The Right Stuff – QuantMinds 2018 Main Conference Day 1

Tom Wolfe died yesterday; in “The Right Stuff”, there’s a contrast between the test pilots at the Edwards Air Force Base and the astronauts selected for Project Mercury; while the test pilots where in control of their planes (until they pushed the envelope too far), the astronauts were not in control of their capsules – indeed, their fate was determined by the ground control decisions, gravity and the circumstances of the launch.

In a certain way, the shift from modeling to learning evident in today’s presentations has some parallels with the right stuff … while the model designers have to deal with issues like ensuing convergence or no-arbitrage while walking the razor-thin path between tractability and explanatory power, there’s something more akin to the role of a passenger riding through an interpolated orbit as one learns its way from past data.

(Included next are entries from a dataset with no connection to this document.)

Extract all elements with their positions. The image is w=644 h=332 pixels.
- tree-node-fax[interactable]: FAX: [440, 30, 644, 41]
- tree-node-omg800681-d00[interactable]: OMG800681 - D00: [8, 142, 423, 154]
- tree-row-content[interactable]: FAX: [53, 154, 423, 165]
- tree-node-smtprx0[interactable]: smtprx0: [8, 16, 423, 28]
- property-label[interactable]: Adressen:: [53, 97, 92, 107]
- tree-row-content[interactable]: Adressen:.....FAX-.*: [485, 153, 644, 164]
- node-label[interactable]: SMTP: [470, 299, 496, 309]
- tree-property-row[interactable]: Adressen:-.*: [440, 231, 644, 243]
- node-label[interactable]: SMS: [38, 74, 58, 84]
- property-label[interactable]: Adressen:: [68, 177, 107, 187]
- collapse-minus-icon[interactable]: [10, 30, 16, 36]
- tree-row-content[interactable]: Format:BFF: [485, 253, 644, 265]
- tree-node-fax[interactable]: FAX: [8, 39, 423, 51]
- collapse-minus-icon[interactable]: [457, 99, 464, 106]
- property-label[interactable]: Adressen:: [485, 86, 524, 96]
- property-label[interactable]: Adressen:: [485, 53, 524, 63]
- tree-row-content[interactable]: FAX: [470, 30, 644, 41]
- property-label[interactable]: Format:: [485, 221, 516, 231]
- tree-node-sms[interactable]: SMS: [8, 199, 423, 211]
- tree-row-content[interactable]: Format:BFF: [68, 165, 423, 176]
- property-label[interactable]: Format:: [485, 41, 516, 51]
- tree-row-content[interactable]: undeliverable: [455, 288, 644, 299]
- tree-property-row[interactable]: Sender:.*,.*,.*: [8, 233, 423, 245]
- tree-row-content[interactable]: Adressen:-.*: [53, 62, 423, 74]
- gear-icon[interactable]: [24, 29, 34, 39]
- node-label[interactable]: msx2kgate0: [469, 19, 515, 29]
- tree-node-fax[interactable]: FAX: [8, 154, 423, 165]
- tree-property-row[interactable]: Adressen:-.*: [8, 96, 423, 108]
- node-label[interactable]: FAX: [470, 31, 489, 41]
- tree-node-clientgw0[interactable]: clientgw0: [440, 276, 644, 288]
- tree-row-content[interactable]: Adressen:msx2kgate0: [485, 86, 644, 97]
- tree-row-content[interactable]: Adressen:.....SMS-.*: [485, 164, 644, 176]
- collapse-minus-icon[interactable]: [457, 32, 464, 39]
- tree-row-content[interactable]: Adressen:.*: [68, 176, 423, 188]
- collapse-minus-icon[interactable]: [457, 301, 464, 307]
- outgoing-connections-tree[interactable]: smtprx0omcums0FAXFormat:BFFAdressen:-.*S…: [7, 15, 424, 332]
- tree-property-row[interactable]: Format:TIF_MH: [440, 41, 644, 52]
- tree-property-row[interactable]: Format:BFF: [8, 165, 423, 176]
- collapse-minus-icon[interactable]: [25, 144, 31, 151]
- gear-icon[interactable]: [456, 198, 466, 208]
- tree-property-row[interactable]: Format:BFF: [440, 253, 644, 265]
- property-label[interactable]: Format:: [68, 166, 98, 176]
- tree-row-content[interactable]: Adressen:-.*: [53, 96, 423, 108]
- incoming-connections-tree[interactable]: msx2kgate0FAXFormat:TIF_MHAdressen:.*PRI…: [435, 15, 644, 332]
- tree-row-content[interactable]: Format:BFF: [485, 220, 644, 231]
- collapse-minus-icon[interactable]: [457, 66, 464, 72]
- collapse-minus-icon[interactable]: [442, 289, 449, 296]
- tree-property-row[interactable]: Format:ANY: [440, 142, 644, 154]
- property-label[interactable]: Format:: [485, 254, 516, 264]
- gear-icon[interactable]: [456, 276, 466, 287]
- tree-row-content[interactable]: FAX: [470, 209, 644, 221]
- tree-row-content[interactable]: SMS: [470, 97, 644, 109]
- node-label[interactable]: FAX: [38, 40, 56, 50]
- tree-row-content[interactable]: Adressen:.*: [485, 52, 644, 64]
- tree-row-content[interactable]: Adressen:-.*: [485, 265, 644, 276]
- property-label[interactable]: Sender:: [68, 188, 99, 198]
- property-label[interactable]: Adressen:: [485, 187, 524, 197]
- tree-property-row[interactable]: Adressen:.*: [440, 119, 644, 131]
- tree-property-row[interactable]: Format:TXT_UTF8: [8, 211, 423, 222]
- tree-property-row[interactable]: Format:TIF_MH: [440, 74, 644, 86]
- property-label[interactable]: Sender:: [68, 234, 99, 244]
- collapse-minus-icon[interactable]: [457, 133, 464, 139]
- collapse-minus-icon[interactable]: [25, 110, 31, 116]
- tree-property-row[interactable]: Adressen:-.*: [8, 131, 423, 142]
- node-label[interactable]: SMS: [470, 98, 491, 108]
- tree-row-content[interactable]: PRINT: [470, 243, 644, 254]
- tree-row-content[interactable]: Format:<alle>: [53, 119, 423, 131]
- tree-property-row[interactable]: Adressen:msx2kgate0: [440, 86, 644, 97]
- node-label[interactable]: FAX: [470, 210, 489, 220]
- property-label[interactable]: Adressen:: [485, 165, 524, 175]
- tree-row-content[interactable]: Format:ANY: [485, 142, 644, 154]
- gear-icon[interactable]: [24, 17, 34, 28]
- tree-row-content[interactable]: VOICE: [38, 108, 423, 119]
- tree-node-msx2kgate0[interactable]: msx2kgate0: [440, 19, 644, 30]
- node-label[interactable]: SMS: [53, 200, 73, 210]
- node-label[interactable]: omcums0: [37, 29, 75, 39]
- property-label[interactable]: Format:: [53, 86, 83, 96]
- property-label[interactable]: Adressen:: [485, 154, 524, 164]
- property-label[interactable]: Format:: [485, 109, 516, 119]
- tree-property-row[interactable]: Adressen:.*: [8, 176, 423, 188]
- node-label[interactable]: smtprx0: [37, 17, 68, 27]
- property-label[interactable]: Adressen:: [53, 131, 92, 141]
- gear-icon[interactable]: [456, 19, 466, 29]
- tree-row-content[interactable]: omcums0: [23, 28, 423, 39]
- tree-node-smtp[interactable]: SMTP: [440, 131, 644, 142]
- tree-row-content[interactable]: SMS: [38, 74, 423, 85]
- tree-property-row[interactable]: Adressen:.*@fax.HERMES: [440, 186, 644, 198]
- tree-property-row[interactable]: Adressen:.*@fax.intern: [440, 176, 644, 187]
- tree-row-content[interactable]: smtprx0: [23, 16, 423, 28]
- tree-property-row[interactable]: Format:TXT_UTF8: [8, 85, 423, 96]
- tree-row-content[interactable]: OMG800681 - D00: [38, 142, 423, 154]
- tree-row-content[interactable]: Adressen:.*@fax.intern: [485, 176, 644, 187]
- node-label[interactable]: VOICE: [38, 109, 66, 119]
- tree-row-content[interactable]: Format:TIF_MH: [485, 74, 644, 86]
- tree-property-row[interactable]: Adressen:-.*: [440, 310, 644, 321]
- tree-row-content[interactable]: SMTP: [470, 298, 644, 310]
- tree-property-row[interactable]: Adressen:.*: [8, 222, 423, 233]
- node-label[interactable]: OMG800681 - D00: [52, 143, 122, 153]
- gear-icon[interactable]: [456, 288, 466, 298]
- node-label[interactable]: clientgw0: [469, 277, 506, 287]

A good reminder of this came with the opening presentation, where Gerd Gigerenzer discussed real world heuristics vs theory and complexity. This is best exemplified by the gaze heuristic. His research program includes:

-The Adaptive Toolbox (What are the heuristics we use, their building blocks, and the evolved capacities they exploit?)

-Ecological Rationality (What types of environments does a given heuristic work in?)

-Intuitive Design (How can heuristics and environments be designed to improve decision making?)

A good anecdote about Markowitz’s own personal portfolio allocation rule (1/N) helps to bring home these points.

Stefano Pasquali (BlackRock) discussed how the machine learning framework for liquidity risk management was implemented; my favourite slides (when and how to use machine learning, a posssible application of transfer learning) are below:

The “Frontiers in big data, machine learning and supercomputing” panel had brief presentations from the debaters; some interesting points from Marcos López de Prado on the applications of machine learning in finance: hierarchical estimates instead of covariance matrices, detection of structural breaks (particularly useful in countries like Brazil, where such breaks are rather frequent), bet sizing (meta labeling), feature importance and the detection of false investment strategies; Horst Simon stressed the importance of a balanced team when working with today’s data processing challenges.

For a critical answer to López de Prado, please see Michael Harris here: https://medium.com/@mikeharrisNY/how-some-academics-misguide-traders-and-hedge-funds-b0bfd7e12a99

Alexander Giese presented on Trade Anomaly detection; I like the auto-encoder and local outlier factor approaches for finding outliers (the problem of classifying performance among a diverse – in scale – group is similar to the local outlier approach).

Lorenzo Bergomi, the author of the must-read Stochastic Volatility Modeling ( https://www.lorenzobergomi.com/ ), developed an interesting way of breaking down theta for exotic options portfolios while also pointing out that you need to work within the same Monte Carlo simulations for theta (avoid building one calculation for the price today and another – even with the same random numbers – for the price tomorrow); this is critical for longer-dated options, which have a small theta.

Vacslav Glukhov showed how JP Morgan implemented a self-learning agent with focus on limit order placement, instead of working with the traditional dynamic programming approach:

Rama Cont presented his paper “Universal Features of Price Formation in Financial Markets: Perspectives From Deep Learning” https://papers.ssrn.com/sol3/papers.cfm?abstract_id=3141294 ; interesting results on on the model trained on all stocks outperforming the model trained on each stock.

Michael Steliaros had a lot of data the evolution of liquidity on different markets, from intraday volume profiles (please note the increasing importance and pull of the close):

To the breakdown of daily volatility into intraday vs overnight volatility:

At the same time slot, Michael Benzaquen from Écolpe Polytechnique ( http://www.off-ladhyx.polytechnique.fr/people/benzaquen/pages/publications.html ) discussed the “Recent progress in impact dynamics”; this talk featured information from “Dissecting cross-impact on stock markets: An empirical analysis” and “Unravelling the trading invariance hypothesis”.

In “Rethinking Market Impact”, Rama Cont questioned the roles that metaorder size and duration play in market impact:

An interesting day, and more commentary on these and other presentations at the end of the week.